G.L. c. 94G, § 3(b) allows for local initiative petitions to allow “the sale of marijuana and marijuana products for consumption on the premises where sold.” Such a petition would have to be signed by 10% of the voters of the municipality who voted in the last state election, and approved at the next biennial state election.
The law also clearly privileges existing medical marijuana dispensaries, giving them an inside track to sell marijuana for recreational use. The law explicitly provides that, “until January 1, 2018, the [CCC] shall issue licenses first to applicants with the most experience operating medical marijuana treatment centers and then by lottery among qualified applicants.” If you already have a medical marijuana treatment facility within your borders, the only way to prevent it from getting into the business of marijuana sales for other purposes is to prohibit such facilities entirely.
It will be interesting to see to what degree the legislature may entertain special exceptions, as it does now with regard to alcohol licenses. Would towns maximize their control by prohibiting such facilities entirely, and then making better deals through home rule legislation? If the public sentiment in a town is to prohibit marijuana establishments and see how it plays out in other communities, that may be a wise thing to do.
If a city or town does allow marijuana sales, it may also opt to impose an excise surtax of up to 2%, on top of the 3.75% excise tax due to the state.

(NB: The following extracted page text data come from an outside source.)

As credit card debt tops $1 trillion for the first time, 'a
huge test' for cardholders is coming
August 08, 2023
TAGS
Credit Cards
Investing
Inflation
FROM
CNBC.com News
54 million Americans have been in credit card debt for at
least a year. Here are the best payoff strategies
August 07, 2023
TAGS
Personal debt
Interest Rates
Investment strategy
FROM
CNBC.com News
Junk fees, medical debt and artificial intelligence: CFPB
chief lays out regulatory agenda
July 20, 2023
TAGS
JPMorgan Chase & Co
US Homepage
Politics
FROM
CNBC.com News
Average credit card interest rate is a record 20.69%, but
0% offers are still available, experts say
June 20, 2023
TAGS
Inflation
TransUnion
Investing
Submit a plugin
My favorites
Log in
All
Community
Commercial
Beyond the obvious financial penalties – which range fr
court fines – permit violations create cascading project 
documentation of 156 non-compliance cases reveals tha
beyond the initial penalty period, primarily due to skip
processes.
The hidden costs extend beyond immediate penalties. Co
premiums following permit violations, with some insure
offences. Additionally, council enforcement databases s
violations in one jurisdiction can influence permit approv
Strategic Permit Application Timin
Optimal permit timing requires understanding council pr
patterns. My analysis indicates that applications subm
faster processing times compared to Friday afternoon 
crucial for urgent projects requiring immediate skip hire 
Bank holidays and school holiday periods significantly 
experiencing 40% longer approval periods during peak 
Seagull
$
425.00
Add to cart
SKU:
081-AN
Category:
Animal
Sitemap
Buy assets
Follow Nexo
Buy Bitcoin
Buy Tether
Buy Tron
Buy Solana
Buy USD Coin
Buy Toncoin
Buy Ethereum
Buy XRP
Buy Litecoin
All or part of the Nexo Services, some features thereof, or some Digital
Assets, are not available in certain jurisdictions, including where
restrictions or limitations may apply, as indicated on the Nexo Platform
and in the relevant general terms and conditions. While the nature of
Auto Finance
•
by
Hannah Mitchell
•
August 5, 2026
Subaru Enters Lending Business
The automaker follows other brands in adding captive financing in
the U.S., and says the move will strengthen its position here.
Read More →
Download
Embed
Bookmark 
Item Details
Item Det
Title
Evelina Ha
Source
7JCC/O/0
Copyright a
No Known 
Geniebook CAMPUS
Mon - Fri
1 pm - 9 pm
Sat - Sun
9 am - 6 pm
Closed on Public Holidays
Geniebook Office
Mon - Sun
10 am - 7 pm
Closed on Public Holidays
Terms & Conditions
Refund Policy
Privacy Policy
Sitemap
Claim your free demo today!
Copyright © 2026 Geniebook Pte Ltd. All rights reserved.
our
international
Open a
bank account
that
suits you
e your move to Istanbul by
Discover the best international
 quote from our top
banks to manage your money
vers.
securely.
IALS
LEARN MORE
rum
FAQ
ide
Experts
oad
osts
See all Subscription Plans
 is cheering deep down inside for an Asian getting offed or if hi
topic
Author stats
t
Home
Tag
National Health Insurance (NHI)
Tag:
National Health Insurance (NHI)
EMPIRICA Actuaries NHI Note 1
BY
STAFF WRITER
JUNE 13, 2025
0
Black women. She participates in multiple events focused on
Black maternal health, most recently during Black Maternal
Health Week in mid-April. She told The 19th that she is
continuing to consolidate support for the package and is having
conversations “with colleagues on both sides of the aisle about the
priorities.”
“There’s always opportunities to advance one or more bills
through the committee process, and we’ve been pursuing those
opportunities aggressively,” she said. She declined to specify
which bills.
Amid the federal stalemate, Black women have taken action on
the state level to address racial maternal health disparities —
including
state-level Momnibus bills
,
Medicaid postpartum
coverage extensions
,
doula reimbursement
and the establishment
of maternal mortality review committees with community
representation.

Note that Chapter 94G, § 3(d) contains an extraordinary prohibition against agreements requiring payments to the municipality that are not “directly proportional and reasonably related to the costs imposed upon the city or town by the operation of a marijuana establishment,” creating strong pressure to look to the surtax – and only to the surtax – for revenue that a town cannot document as necessary to offset the cost of hosting the facility.

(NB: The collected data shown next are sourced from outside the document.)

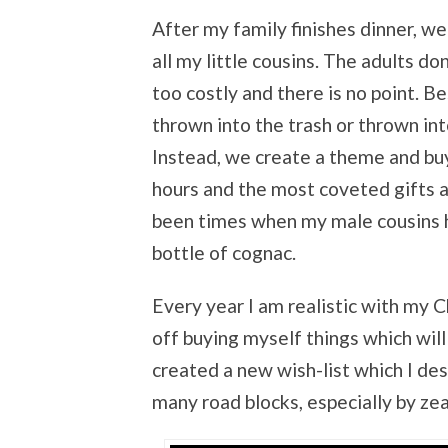
After my family finishes dinner, we
all my little cousins. The adults do
too costly and there is no point. Be
thrown into the trash or thrown int
Instead, we create a theme and buy 
hours and the most coveted gifts 
been times when my male cousins ha
bottle of cognac.
Every year I am realistic with my C
off buying myself things which wil
created a new wish-list which I des
many road blocks, especially by zea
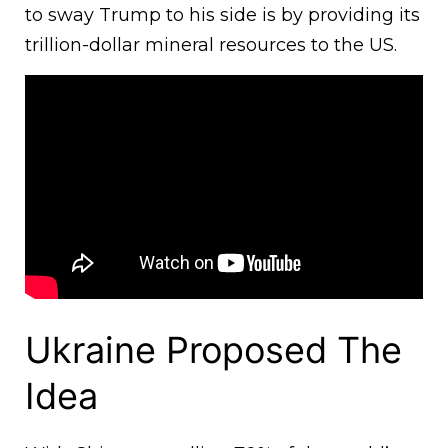
to sway Trump to his side is by providing its
trillion-dollar mineral resources to the US.
Ukraine Proposed The
Idea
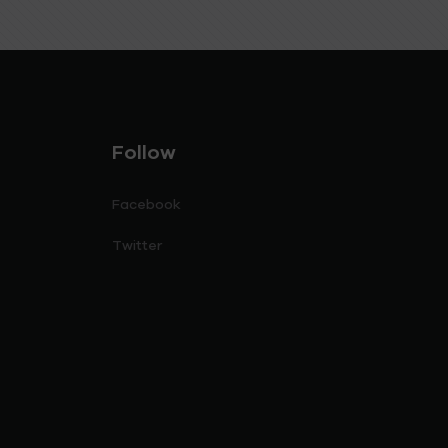
Follow
Facebook
Twitter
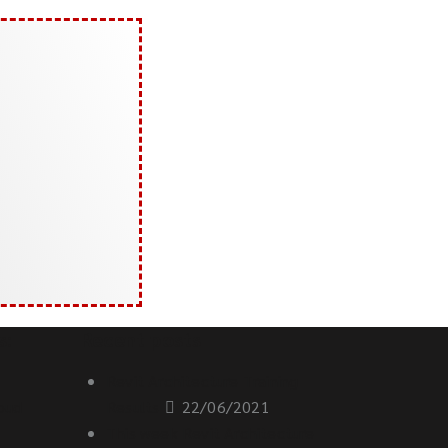
s:
Recent posts
Revit Architecture Training
oud
Results
22/06/2021
This week Revit Architecture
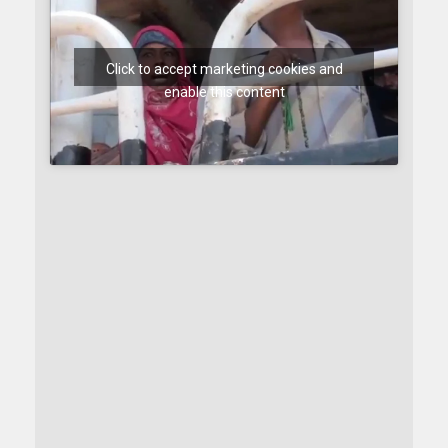
Click to accept marketing cookies and
enable this content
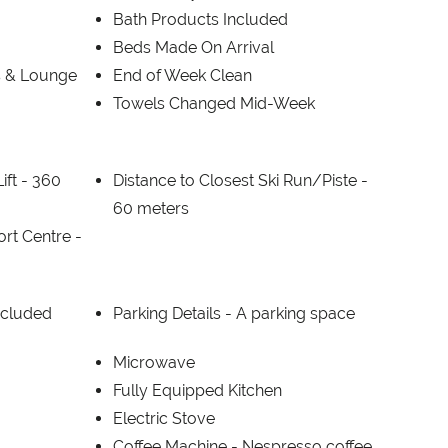
Bath Products Included
Beds Made On Arrival
s & Lounge
End of Week Clean
Towels Changed Mid-Week
ift -
360
Distance to Closest Ski Run/Piste -
60 meters
ort Centre -
ncluded
Parking Details -
A parking space
Microwave
Fully Equipped Kitchen
Electric Stove
Coffee Machine -
Nespresso coffee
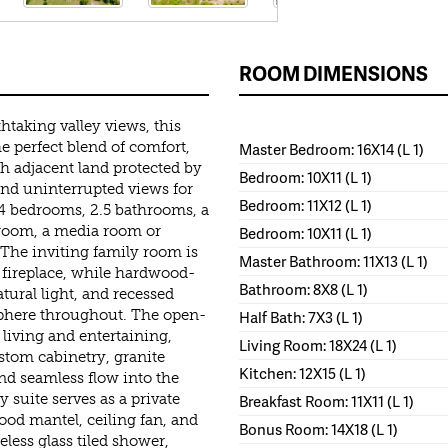
ROOM DIMENSIONS
htaking valley views, this
e perfect blend of comfort,
Master Bedroom: 16X14 (L 1)
th adjacent land protected by
Bedroom: 10X11 (L 1)
 and uninterrupted views for
Bedroom: 11X12 (L 1)
s 4 bedrooms, 2.5 bathrooms, a
edroom, a media room or
Bedroom: 10X11 (L 1)
 The inviting family room is
Master Bathroom: 11X13 (L 1)
 fireplace, while hardwood-
Bathroom: 8X8 (L 1)
tural light, and recessed
phere throughout. The open-
Half Bath: 7X3 (L 1)
living and entertaining,
Living Room: 18X24 (L 1)
ustom cabinetry, granite
Kitchen: 12X15 (L 1)
and seamless flow into the
 suite serves as a private
Breakfast Room: 11X11 (L 1)
wood mantel, ceiling fan, and
Bonus Room: 14X18 (L 1)
less glass tiled shower,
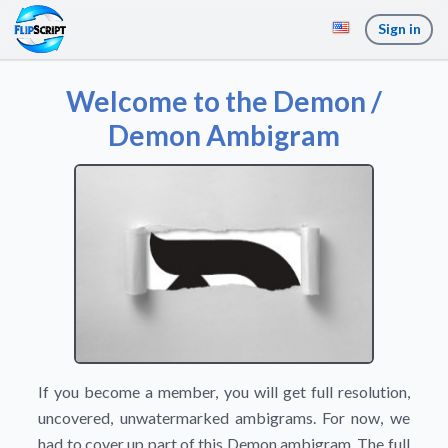
Sign in
Welcome to the Demon /
Demon Ambigram
If you become a member, you will get full resolution,
uncovered, unwatermarked ambigrams. For now, we
had to cover up part of this Demon ambigram. The full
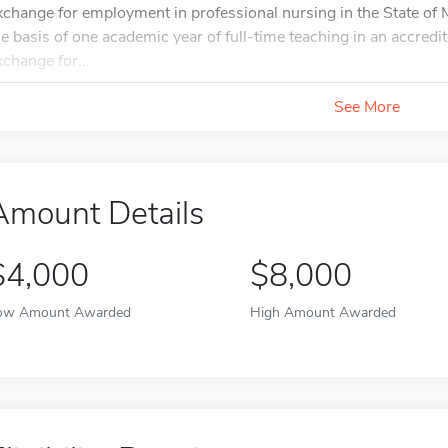
xchange for employment in professional nursing in the State of M
he basis of one academic year of full-time teaching in an accredit
xchange for...
See More
Amount Details
$4,000
$8,000
ow Amount Awarded
High Amount Awarded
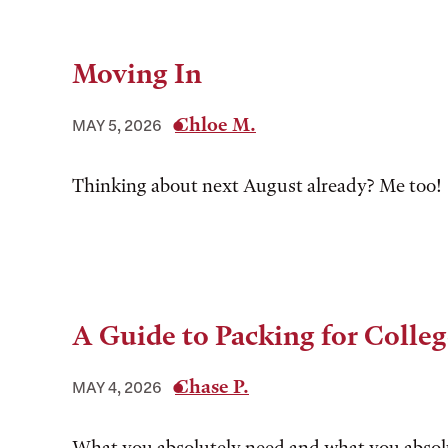
Moving In
Chloe M.
MAY 5, 2026
Thinking about next August already? Me too!
A Guide to Packing for Colle
Chase P.
MAY 4, 2026
What you absolutely need and what you absolu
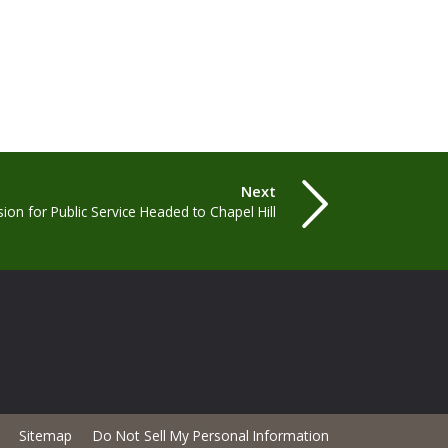
Next
sion for Public Service Headed to Chapel Hill
Sitemap
Do Not Sell My Personal Information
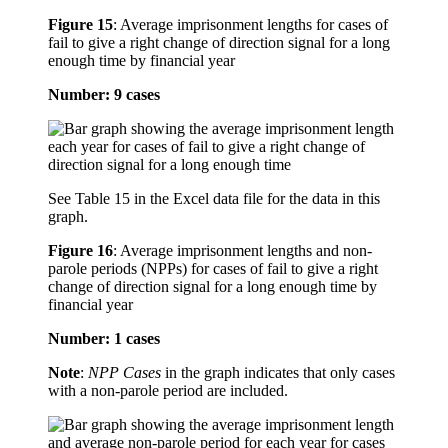
Figure 15
:
Average imprisonment lengths for cases of
fail to give a right change of direction signal for a long
enough time by financial year
Number: 9 cases
See Table 15 in the Excel data file for the data in this
graph.
Figure 16
:
Average imprisonment lengths and non-
parole periods (NPPs) for cases of fail to give a right
change of direction signal for a long enough time by
financial year
Number: 1 cases
Note
:
NPP Cases
in the graph indicates that only cases
with a non-parole period are included.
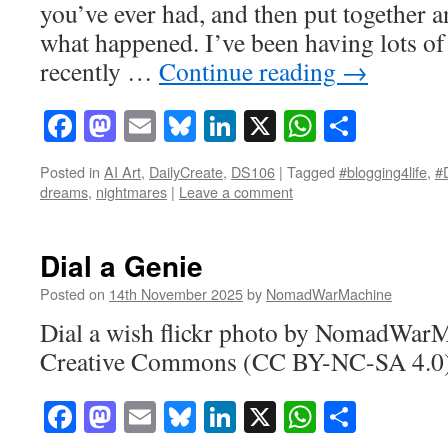
you’ve ever had, and then put together an
what happened. I’ve been having lots of
recently …
Continue reading
→
Facebook
Mastodon
Email
Bluesky
LinkedIn
X
WhatsAp
Share
Posted in
AI Art
,
DailyCreate
,
DS106
|
Tagged
#blogging4life
,
#
dreams
,
nightmares
|
Leave a comment
Dial a Genie
Posted on
14th November 2025
by
NomadWarMachine
Dial a wish flickr photo by NomadWarM
Creative Commons (CC BY-NC-SA 4.0)
Facebook
Mastodon
Email
Bluesky
LinkedIn
X
WhatsAp
Share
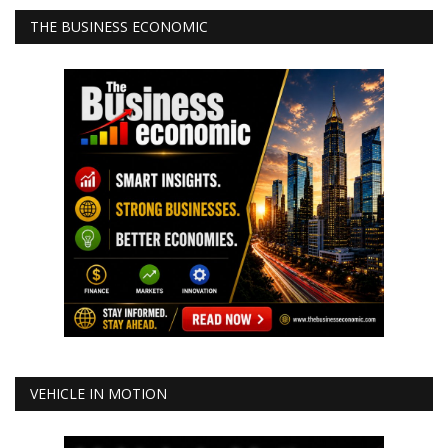
THE BUSINESS ECONOMIC
VEHICLE IN MOTION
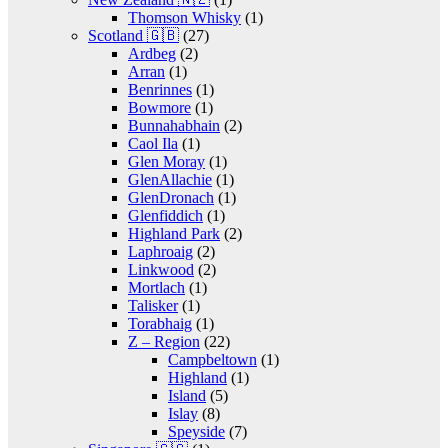
Thomson Whisky
(1)
Scotland 🇬🇧
(27)
Ardbeg
(2)
Arran
(1)
Benrinnes
(1)
Bowmore
(1)
Bunnahabhain
(2)
Caol Ila
(1)
Glen Moray
(1)
GlenAllachie
(1)
GlenDronach
(1)
Glenfiddich
(1)
Highland Park
(2)
Laphroaig
(2)
Linkwood
(2)
Mortlach
(1)
Talisker
(1)
Torabhaig
(1)
Z – Region
(22)
Campbeltown
(1)
Highland
(1)
Island
(5)
Islay
(8)
Speyside
(7)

Under G.L. c. 94G, § 13 (“Penalties”) decriminalizes the possession, use, purchase, processing or manufacture of 1 ounce or less of marijuana, and, within a person’s primary residence, possession of up to 10 ounces of marijuana or 6 marijuana plants per person (up to 12 on one premises). Consumption of marijuana remains unlawful in a public place (subject to a penalty of not more than $100), and smoking of marijuana is unlawful wherever smoking of tobacco is prohibited. Possession and consumption of marijuana on school grounds remains prohibited. Towns may prohibit or regulate the possession or consumption of marijuana or marijuana accessories within any building that the Town owns, leases or occupies. The law includes prohibitions on “open containers” of marijuana in motor vehicles similar to the prohibition against open containers of alcohol.

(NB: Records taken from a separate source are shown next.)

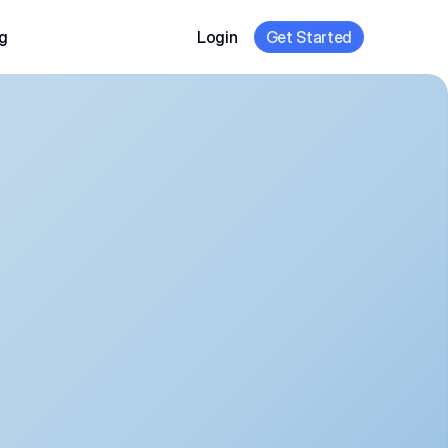
g
Login
Get Started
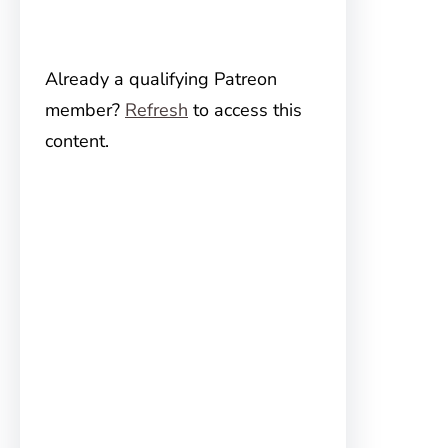
Already a qualifying Patreon
member?
Refresh
to access this
content.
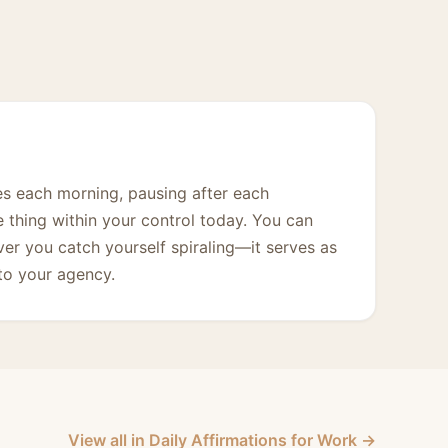
mes each morning, pausing after each
e thing within your control today. You can
ver you catch yourself spiraling—it serves as
 to your agency.
View all in Daily Affirmations for Work →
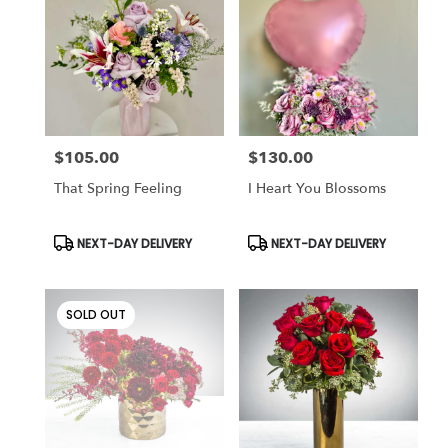
Cincinnati
,
OH
$105.00
$130.00
Price:
Price:
That Spring Feeling
I Heart You Blossoms
Product
Product
NEXT-DAY DELIVERY
NEXT-DAY DELIVERY
Tags:
Tags:
SOLD OUT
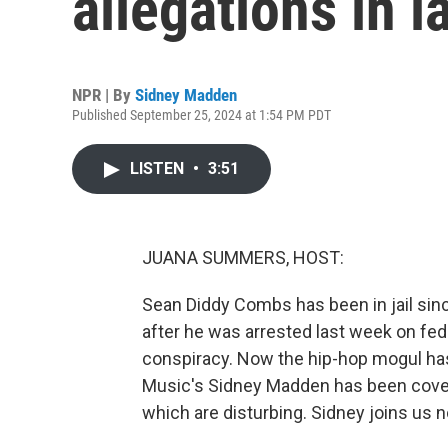
allegations in l
NPR | By
Sidney Madden
Published September 25, 2024 at 1:54 PM PDT
LISTEN
•
3:51
JUANA SUMMERS, HOST:
Sean Diddy Combs has been in jail sinc
after he was arrested last week on fed
conspiracy. Now the hip-hop mogul has
Music's Sidney Madden has been coverin
which are disturbing. Sidney joins us n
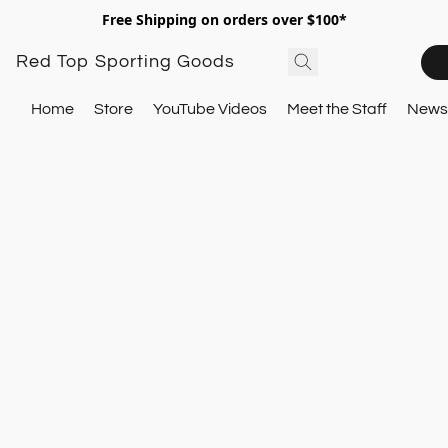
Free Shipping on orders over $100*
Red Top Sporting Goods
Home
Store
YouTube Videos
Meet the Staff
Newsl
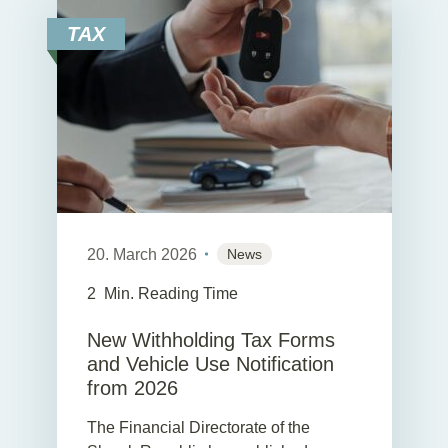
TAX
20. March 2026
News
2
Min. Reading Time
New Withholding Tax Forms
and Vehicle Use Notification
from 2026
The Financial Directorate of the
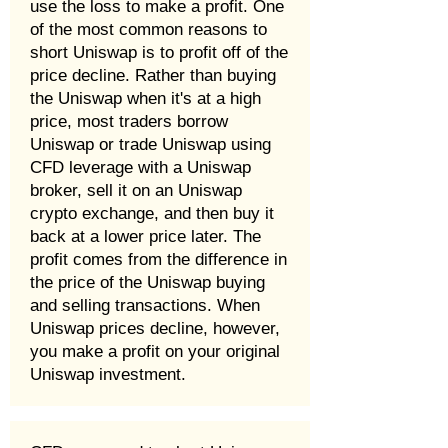
use the loss to make a profit. One
of the most common reasons to
short Uniswap is to profit off of the
price decline. Rather than buying
the Uniswap when it's at a high
price, most traders borrow
Uniswap or trade Uniswap using
CFD leverage with a Uniswap
broker, sell it on an Uniswap
crypto exchange, and then buy it
back at a lower price later. The
profit comes from the difference in
the price of the Uniswap buying
and selling transactions. When
Uniswap prices decline, however,
you make a profit on your original
Uniswap investment.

The law states that nothing within it “requires any accommodation of any on-site medical use of marijuana in any place of employment, school bus or on school grounds, in any youth center, in any correctional facility, or of smoking medical marijuana in any public place.” It also does not “require an employer to permit or accommodate conduct otherwise allowed by this chapter in the workplace and shall not affect the authority of employers to enact and enforce workplace policies restricting the consumption of marijuana by employees.”
However, the law also states that “a person shall not be arrested, prosecuted, penalized, sanctioned or otherwise denied any benefit” for engaging in any activity made lawful by the statute. The apparent tension between these provisions is certain to raise some disputes, particularly for public employers, with very little time to plan for them. It is going to be an interesting first few months.